Hoe houdbaar is dan het ruime monetaire beleid nog? Veel beleggers nemen het zekere voor het onzekere en gingen over tot verkoop van hun aandelen. Maar reageren ze niet te snel? De snelle toename van de prijzen kan toch moeilijk als een verrassing zijn gekomen. De pandemie zorgde een jaar geleden voor een enorme prijsdaling van allerlei diensten waar plots weinig behoefte meer aan was. Zo zakte de CPI in april vorig jaar diep weg. Met dit lage niveau als vergelijkingsbasis is het dan ook niet zo vreemd dat een jaar later – in een zich snel herstellende economie – de prijzen hard oplopen. Economen spreken in zo’n geval van basiseffecten. Voor de duidelijkheid, het algemene prijspeil is nog steeds lager dan dat van voor de uitbraak van het virus. Het is het tempo van de groei, niet het absolute prijspeil, dat momenteel zorgen baart.

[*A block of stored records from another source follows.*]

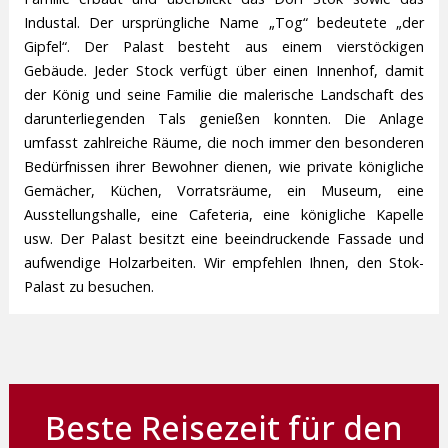
Industal. Der ursprüngliche Name „Tog“ bedeutete „der
Gipfel“. Der Palast besteht aus einem vierstöckigen
Gebäude. Jeder Stock verfügt über einen Innenhof, damit
der König und seine Familie die malerische Landschaft des
darunterliegenden Tals genießen konnten. Die Anlage
umfasst zahlreiche Räume, die noch immer den besonderen
Bedürfnissen ihrer Bewohner dienen, wie private königliche
Gemächer, Küchen, Vorratsräume, ein Museum, eine
Ausstellungshalle, eine Cafeteria, eine königliche Kapelle
usw. Der Palast besitzt eine beeindruckende Fassade und
aufwendige Holzarbeiten. Wir empfehlen Ihnen, den Stok-
Palast zu besuchen.
Beste Reisezeit für den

Markt voor tweedehands auto’s explodeert

Opvallend is verder dat er geen sprake is van een prijsstijging over de gehele linie. Zo blijkt uit een nadere analyse dat de forse toename van de prijzen toe te schrijven is aan diensten die slechts voor 13 procent uitmaken van de consumentenbestedingen. Zo liepen vooral de prijzen van gebruikte auto’s en trucks, hotelovernachtingen, restaurants, vliegtrickets, autoverzekeringen, kaartjes voor evenementen en musea en autoverhuur sterk op. Juist die prijzen waren in de pandemie het hardst gedaald en lopen nu het meest op. In de pandemie hadden autoverhuurbedrijven een gedeelte van hun vloot in de verkoop gedaan en nu dienden ze hun voorraad als de wiedeweerga weer aan te vullen. Daar nieuwe auto’s sowieso moeilijk verkrijgbaar zijn (vanwege het chiptekort) explodeert de markt voor tweedehands auto’s.

Irrational exuberance

Maar wat zegt deze prijsstijging over de brede economie? De centrale banken hebben steeds gesteld dat de inflatie slechts van tijdelijke aard zal zijn. Op zeker moment zullen vraag en aanbod elkaar weer vinden en normaliseren de markten weer. Bedenk ook dat de switch van diensten naar goederen tijdens de pandemie weer vice versa zal zijn zodra de meeste mensen gevaccineerd zijn. Met andere woorden, waar de prijzen van allerlei diensten weer op zullen lopen, kunnen juist de prijzen voor goederen en grondstoffen (die nu hard stijgen) weer zakken. Ondanks alle onrust staat het algemeen prijsniveau nog steeds onder het niveau van de lange termijntrend waar bijvoorbeeld de Federal Reserve de prijzen zou willen hebben. Bedenk dat de kerninflatie momenteel 3,0 procent is. Dat lijkt veel, maar is exact het niveau waar ze bijvoorbeeld in 1996 ook stond. Hoewel de toenmalige gouverneur van de Fed Alan Greenspan toen waarschuwde voor irrational exuberance zouden de beurzen nog vier jaar verder stijgen.